++++ Material for this task

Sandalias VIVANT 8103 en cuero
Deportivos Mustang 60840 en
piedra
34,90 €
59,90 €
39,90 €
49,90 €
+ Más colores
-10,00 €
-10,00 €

++++++++

Word for word, copy out all the data given above.

- Exercise answer -
Sandalias VIVANT 8103 en cuero
Deportivos Mustang 60840 en
piedra
34,90 €
59,90 €
39,90 €
49,90 €
+ Más colores
-10,00 €
-10,00 €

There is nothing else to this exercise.